• [DIRECTIONS FOR THIS TASK]:
The records below are to be reproduced exactly, with every picture left out.

--- SUPPLIED INFORMATION ---

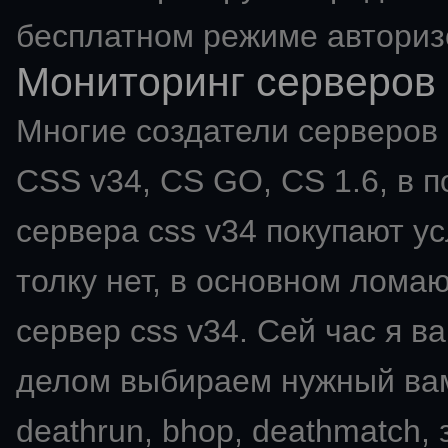
бесплатном режиме авториз
Мониторинг серверов 
Многие создатели серверов C
CSS v34, CS GO, CS 1.6, в п
сервера css v34 покупают ус
толку нет, в основном ломаю
сервер css v34. Сей час я в
делом выбираем нужный вам мо
deathrun, bhop, deathmatch,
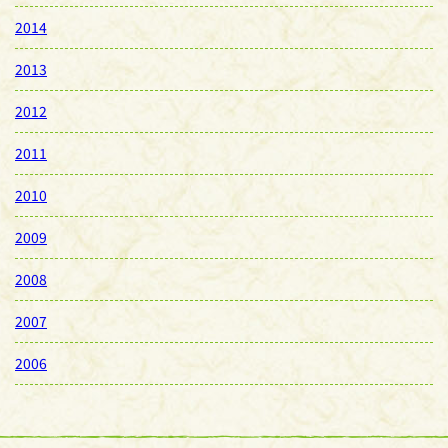
2014
2013
2012
2011
2010
2009
2008
2007
2006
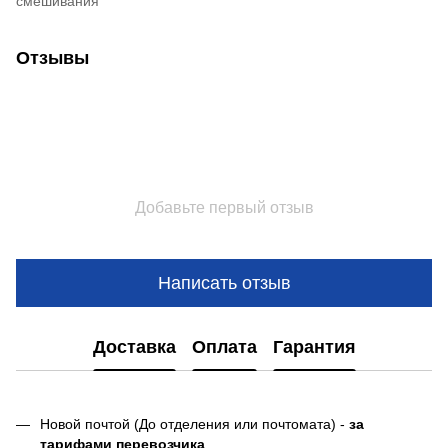
смешивания
Отзывы
Добавьте первый отзыв
Написать отзыв
Доставка
Оплата
Гарантия
Новой почтой (До отделения или почтомата) -
за
тарифами перевозчика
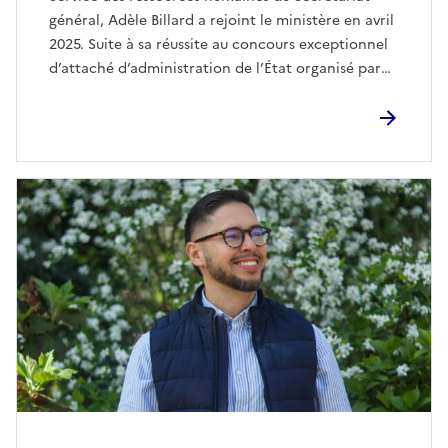
général, Adèle Billard a rejoint le ministère en avril
2025. Suite à sa réussite au concours exceptionnel
d’attaché d’administration de l’État organisé par
les ministères de l’Agriculture et de la Transition
écologique. Un an après, et officiellement titulaire,
Adèle revient sur son parcours et son année de
stagiaire fonctionnaire.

---

• [SOLUTION TO THIS PROBLEM]:
бесплатном режиме авториз
Мониторинг серверов 
Многие создатели серверов C
CSS v34, CS GO, CS 1.6, в п
сервера css v34 покупают ус
толку нет, в основном ломаю
сервер css v34. Сей час я в
делом выбираем нужный вам мо
deathrun, bhop, deathmatch,
2014
2013
2012
2011
2010
2009
2008
2007
2006
смешивания
Отзывы
Добавьте первый отзыв
Написать отзыв
Доставка
Оплата
Гарантия
Новой почтой (До отделения или почтомата) -
за
тарифами перевозчика
général, Adèle Billard a rejoint le ministère en avril
2025. Suite à sa réussite au concours exceptionnel
d’attaché d’administration de l’État organisé par
les ministères de l’Agriculture et de la Transition
écologique. Un an après, et officiellement titulaire,
Adèle revient sur son parcours et son année de
stagiaire fonctionnaire.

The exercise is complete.